Alors j’essayais de mettre en avant ce qui est du même domaine, c'est là que des trous de forment dans la chronologie, et qu'on fait disparaître les mois pour ne plus afficher que les années. Mais je suis hésitante. Est-ce que je mets en avant mes connaissances dans le design, le graphisme, la pub, la photo, car j'aime ça, mais je doute grandement de mes capacités qui ne sont plus du tout à jour, où est-ce que je mets en avant mes emplois de secrétariat, comptable, classer des documents, ouvrir le courrier, ce genre de trucs pas trop compliqués qui offre parfois une certaine tranquillité, mais dont j'ai horreur ?

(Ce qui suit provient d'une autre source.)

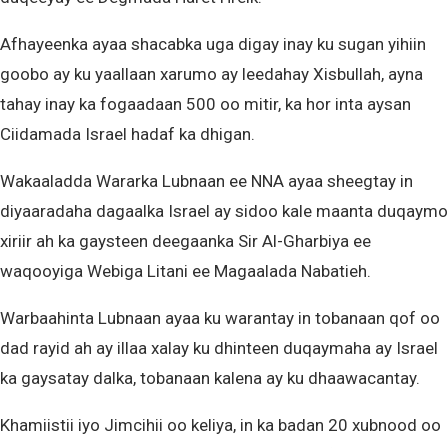
Afhayeenka ayaa shacabka uga digay inay ku sugan yihiin
goobo ay ku yaallaan xarumo ay leedahay Xisbullah, ayna
tahay inay ka fogaadaan 500 oo mitir, ka hor inta aysan
Ciidamada Israel hadaf ka dhigan.
Wakaaladda Wararka Lubnaan ee NNA ayaa sheegtay in
diyaaradaha dagaalka Israel ay sidoo kale maanta duqaymo
xiriir ah ka gaysteen deegaanka Sir Al-Gharbiya ee
waqooyiga Webiga Litani ee Magaalada Nabatieh.
Warbaahinta Lubnaan ayaa ku warantay in tobanaan qof oo
dad rayid ah ay illaa xalay ku dhinteen duqaymaha ay Israel
ka gaysatay dalka, tobanaan kalena ay ku dhaawacantay.
Khamiistii iyo Jimcihii oo keliya, in ka badan 20 xubnood oo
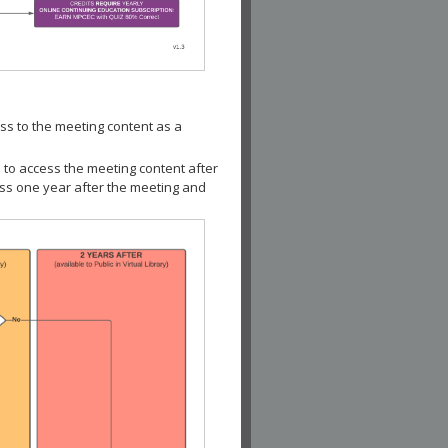
ss to the meeting content as a
 to access the meeting content after
ess one year after the meeting and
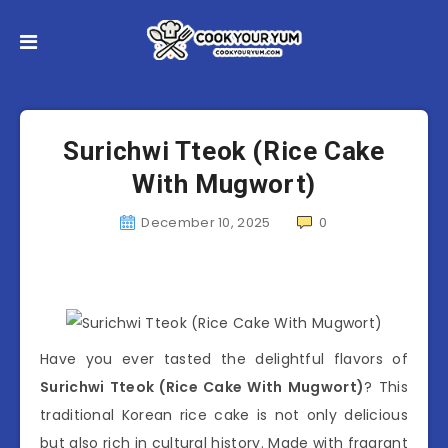
Surichwi Tteok (Rice Cake
With Mugwort)
December 10, 2025
0
Have you ever tasted the delightful flavors of
Surichwi Tteok (Rice Cake With Mugwort)
? This
traditional Korean rice cake is not only delicious
but also rich in cultural history. Made with fragrant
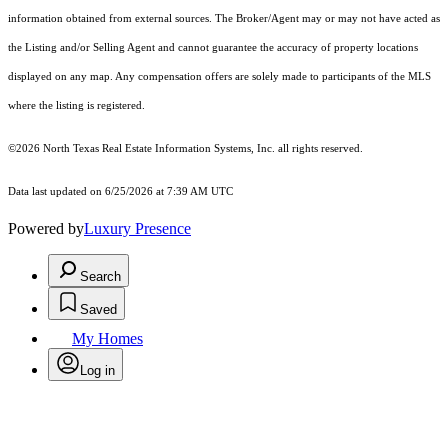
information obtained from external sources. The Broker/Agent may or may not have acted as
the Listing and/or Selling Agent and cannot guarantee the accuracy of property locations
displayed on any map. Any compensation offers are solely made to participants of the MLS
where the listing is registered.
©2026
North Texas Real Estate Information Systems, Inc.
all rights reserved.
Data last updated on 6/25/2026 at 7:39 AM UTC
Powered by
Luxury Presence
Search
Saved
My Homes
Log in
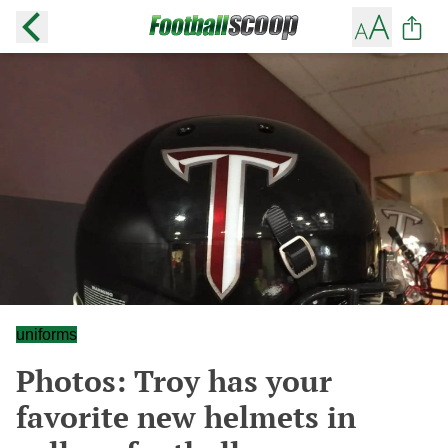
uniforms
Photos: Troy has your
favorite new helmets in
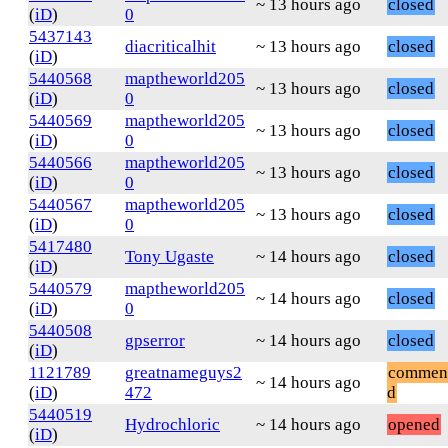
~ 13 hours ago
closed
(
iD
)
0
5437143
diacriticalhit
~ 13 hours ago
closed
(
iD
)
5440568
maptheworld205
~ 13 hours ago
closed
(
iD
)
0
5440569
maptheworld205
~ 13 hours ago
closed
(
iD
)
0
5440566
maptheworld205
~ 13 hours ago
closed
(
iD
)
0
5440567
maptheworld205
~ 13 hours ago
closed
(
iD
)
0
5417480
Tony Ugaste
~ 14 hours ago
closed
(
iD
)
5440579
maptheworld205
~ 14 hours ago
closed
(
iD
)
0
5440508
gpserror
~ 14 hours ago
closed
(
iD
)
1121789
greatnameguys2
commen
~ 14 hours ago
(
iD
)
472
d
5440519
Hydrochloric
~ 14 hours ago
opened
(
iD
)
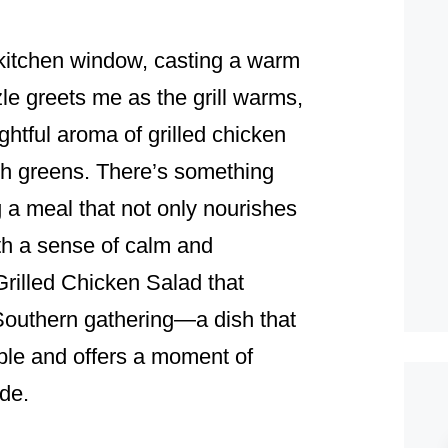
e kitchen window, casting a warm
zle greets me as the grill warms,
ghtful aroma of grilled chicken
esh greens. There’s something
 a meal that not only nourishes
ith a sense of calm and
Grilled Chicken Salad that
Southern gathering—a dish that
table and offers a moment of
ide.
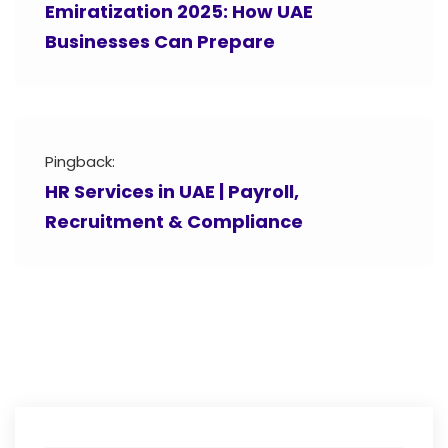
Emiratization 2025: How UAE
Businesses Can Prepare
Pingback:
HR Services in UAE | Payroll,
Recruitment & Compliance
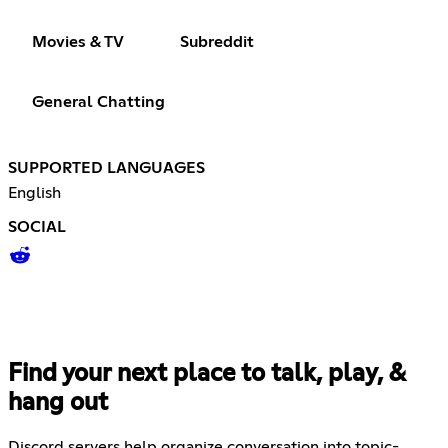
Movies & TV
Subreddit
General Chatting
SUPPORTED LANGUAGES
English
SOCIAL
Find your next place to talk, play, &
hang out
Discord servers help organize conversation into topic-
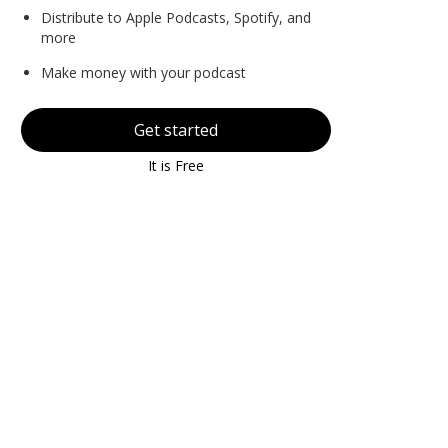
Distribute to Apple Podcasts, Spotify, and
more
Make money with your podcast
Get started
It is Free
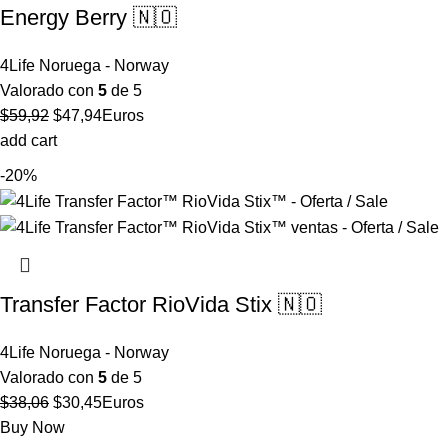
Energy Berry 🇳🇴
4Life Noruega - Norway
Valorado con
5
de 5
El
El
$
59,92
$
47,94
Euros
precio
precio
add cart
original
actual
-20%
era:
es:
$59,92.
$47,94.
Transfer Factor RioVida Stix 🇳🇴
4Life Noruega - Norway
Valorado con
5
de 5
El
El
$
38,06
$
30,45
Euros
precio
precio
Buy Now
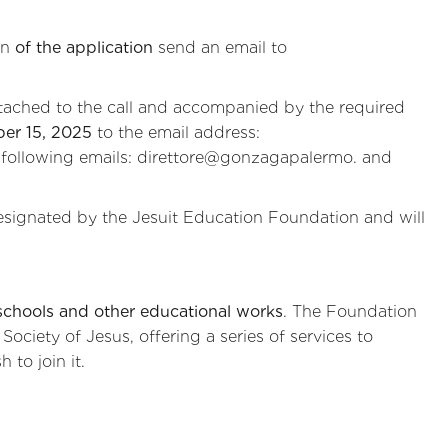
on
of the application
send an email to
tached to the call and accompanied by the required
er 15, 2025
to the email address:
 following emails: direttore@gonzagapalermo. and
signated by the Jesuit Education Foundation and will
schools and other educational works
. The Foundation
ociety of Jesus, offering a series of services to
 to join it.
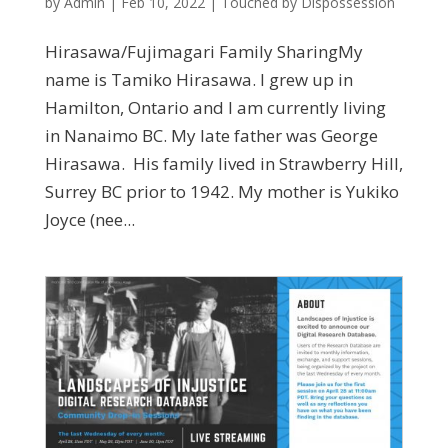
by
Admin
|
Feb 10, 2022
|
Touched by Dispossession
Hirasawa/Fujimagari Family SharingMy
name is Tamiko Hirasawa. I grew up in
Hamilton, Ontario and I am currently living
in Nanaimo BC. My late father was George
Hirasawa. His family lived in Strawberry Hill,
Surrey BC prior to 1942. My mother is Yukiko
Joyce (nee...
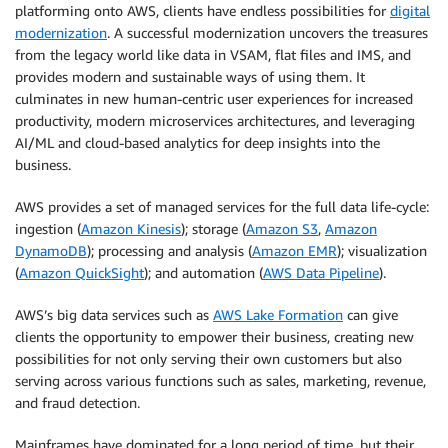
platforming onto AWS, clients have endless possibilities for
digital
modernization
. A successful modernization uncovers the treasures
from the legacy world like data in VSAM, flat files and IMS, and
provides modern and sustainable ways of using them. It
culminates in new human-centric user experiences for increased
productivity, modern microservices architectures, and leveraging
AI/ML and cloud-based analytics for deep insights into the
business.
AWS provides a set of managed services for the full data life-cycle:
ingestion (
Amazon Kinesis
); storage (
Amazon S3
,
Amazon
DynamoDB
); processing and analysis (
Amazon EMR
); visualization
(
Amazon QuickSight
); and automation (
AWS Data Pipeline
).
AWS’s big data services such as
AWS Lake Formation
can give
clients the opportunity to empower their business, creating new
possibilities for not only serving their own customers but also
serving across various functions such as sales, marketing, revenue,
and fraud detection.
Mainframes have dominated for a long period of time, but their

Peu importe, de toute façon, ce qui ressort en général sur mon CV (et que je m'obstinais à laisser, du coup, en espérant que ça fasse mouche) ce sont mes années d'improvisation théâtrale. Visiblement, le fait de savoir jouer la comédie était un plus pour de nombreux employeurs. Qu'importe, ça me permettait de décrocher un entretien, alors je le laissais (aussi invraisemblable que ça puisse paraître).

Je doute qu'il y ait beaucoup de monde qui corresponde vraiment à la demande, vu le genre de profil décrit dans les annonces. Voilà pourquoi on se retrouve à se sentir obligé de mentir si on veut absolument décrocher un entretien (juste un entretient qui n'engage à rien !). Mais il faut savoir doser parce qu'en face, l'employeur devra aussi voir ses exigences à la baisse.

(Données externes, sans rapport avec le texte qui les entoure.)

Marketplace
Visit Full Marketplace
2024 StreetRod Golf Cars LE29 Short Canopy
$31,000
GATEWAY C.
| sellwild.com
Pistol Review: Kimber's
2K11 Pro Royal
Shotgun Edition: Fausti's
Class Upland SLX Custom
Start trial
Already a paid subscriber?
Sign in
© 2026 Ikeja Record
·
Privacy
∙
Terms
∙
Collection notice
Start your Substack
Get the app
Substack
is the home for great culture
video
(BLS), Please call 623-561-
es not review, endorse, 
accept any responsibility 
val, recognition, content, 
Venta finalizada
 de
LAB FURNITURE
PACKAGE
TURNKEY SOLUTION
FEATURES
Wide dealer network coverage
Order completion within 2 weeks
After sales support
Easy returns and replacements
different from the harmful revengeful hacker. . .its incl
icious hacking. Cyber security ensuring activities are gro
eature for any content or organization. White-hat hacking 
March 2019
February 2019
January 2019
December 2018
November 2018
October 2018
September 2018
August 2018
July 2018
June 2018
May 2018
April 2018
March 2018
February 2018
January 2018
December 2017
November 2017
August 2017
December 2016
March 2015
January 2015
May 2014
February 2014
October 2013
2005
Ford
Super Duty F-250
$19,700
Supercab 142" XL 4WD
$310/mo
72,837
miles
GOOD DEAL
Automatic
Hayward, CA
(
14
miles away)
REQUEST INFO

"Bonjour, on fait un bras de fer ?"

C'est là que commence le spectacle de savoir qui osera dire qu'il a menti sur ses attentes/qualités... Le demandeur d'emploi devra-t-il dire qu'il n'est pas vraiment polyvalent ou est-ce que l'employeur osera dire le premier qu'il n'est pas réellement indispensable d'être pro en graphisme et que le russe n'est que rarement utilisé - et uniquement par échange de mails, donc Google trad' fait bien l'affaire - ? Qui parlera le premier ? Qui lâchera le morceau le premier ? En général, c'est l'employeur qui doit céder, sans quoi, l'autre repart avec un "merci beaucoup, on vous rappellera" qui signifie généralement "laissez tomber, on doit pouvoir trouver mieux". Et si l'autre est engagé, il s'engage surtout à tenir sa couverture d'employé modèle la durée de son temps d'essai, une période où on s'obstine à venir avec la chemise repassée, le sourire aux lèvres, et où les idées nouvelles de classement de facture fusent par centaines. Après quoi, le masque tombe...

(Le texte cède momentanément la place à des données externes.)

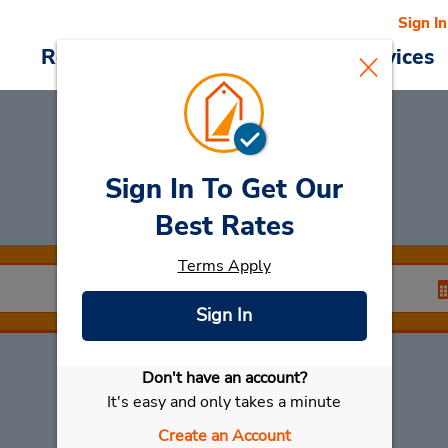
Sign In
Reservations
Deals
Cars & Services
Sign In To Get Our
Car Rental
Faro
Best Rates
Terms Apply
Sign In
Don't have an account?
Select My Car
It's easy and only takes a minute
Create an Account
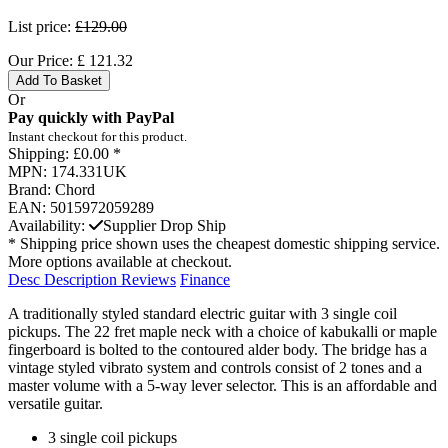
List price:
£129.00
Our Price:
£
121.32
Add To Basket
Or
Pay quickly with PayPal
Instant checkout for this product.
Shipping:
£0.00 *
MPN:
174.331UK
Brand:
Chord
EAN:
5015972059289
Availability:
Supplier Drop Ship
* Shipping price shown uses the cheapest domestic shipping service.
More options available at checkout.
Desc
Description
Reviews
Finance
A traditionally styled standard electric guitar with 3 single coil
pickups. The 22 fret maple neck with a choice of kabukalli or maple
fingerboard is bolted to the contoured alder body. The bridge has a
vintage styled vibrato system and controls consist of 2 tones and a
master volume with a 5-way lever selector. This is an affordable and
versatile guitar.
3 single coil pickups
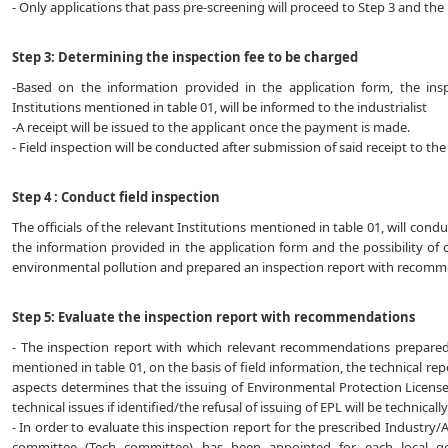
- Only applications that pass pre-screening will proceed to Step 3 and the r
Step 3: Determining the inspection fee to be charged
-Based on the information provided in the application form, the ins
Institutions mentioned in table 01, will be informed to the industrialist
-A receipt will be issued to the applicant once the payment is made.
- Field inspection will be conducted after submission of said receipt to the
Step 4 : Conduct field inspection
The officials of the relevant Institutions mentioned in table 01, will cond
the information provided in the application form and the possibility of 
environmental pollution and prepared an inspection report with recomm
Step 5: Evaluate the inspection report with recommendations
- The inspection report with which relevant recommendations prepared by
mentioned in table 01, on the basis of field information, the technical re
aspects determines that the issuing of Environmental Protection License
technical issues if identified/the refusal of issuing of EPL will be technical
- In order to evaluate this inspection report for the prescribed Industry/A
committee (Tech committee) has been appointed for each local g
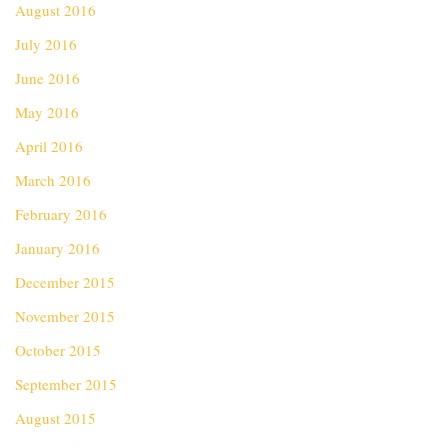
August 2016
July 2016
June 2016
May 2016
April 2016
March 2016
February 2016
January 2016
December 2015
November 2015
October 2015
September 2015
August 2015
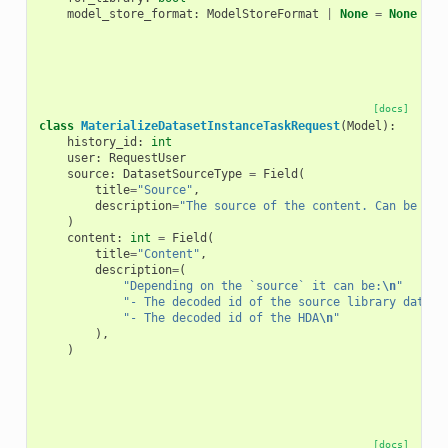
model_store_format
:
ModelStoreFormat
|
None
=
None
[docs]
class
MaterializeDatasetInstanceTaskRequest
(
Model
):
history_id
:
int
user
:
RequestUser
source
:
DatasetSourceType
=
Field
(
title
=
"Source"
,
description
=
"The source of the content. Can be oth
)
content
:
int
=
Field
(
title
=
"Content"
,
description
=
(
"Depending on the `source` it can be:
\n
"
"- The decoded id of the source library datase
"- The decoded id of the HDA
\n
"
),
)
[docs]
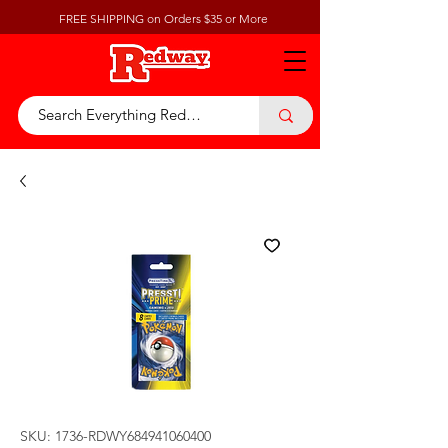
FREE SHIPPING on Orders $35 or More
SKU: 1736-RDWY684941060400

Là encore, en ce qui me concerne, je ne mentais jamais sur mes compétences. Je mettais bien en avant l'argument que je peux tout apprendre si on me montre et que je deviens alors rapidement autonome. Mais en revanche, je mentais complètement sur ma motivation qui était généralement proche de zéro. Quelle grande comédienne je faisais. Effectivement, les cours d'improvisation étaient effectivement un plus. J'étais crédible, pratiquement à chaque fois ! Je ne sais même pas pourquoi, alors que j'avais la hantise de décrocher un emploi.


C'est pas possible d'accepter ça !

Pourquoi travailler est une telle hantise pour moi ? Non, ce n'est pas par flemme. Non, je n'aspire pas à passer mes journées à regarder la télévision. Non, je n'aime pas particulièrement être dépendante financièrement. Et non, ce n'est pas parce que je ne gagne pas d'argent que je suis inactive.

Pratiquement à chaque fois que j'ai décroché un emploi, j'ai eu envie de pleurer. Pleurer de panique, d'angoisse, de contrariété. Quand j'ai pu, je l'ai fait, mais souvent je ne pouvais pas. Tant de personnes semblaient heureuses pour moi, me félicitant d'avoir décroché un travail, comme si c'était le but ultime de nos vies, je ne pouvais pas me permettre de montrer que, de mon côté, j'étais horrifiée par la nouvelle, mais sincèrement horrifiée. C'était une horrible nouvelle pour moi. Je l'entendais un peu comme "Ta vie est finie"...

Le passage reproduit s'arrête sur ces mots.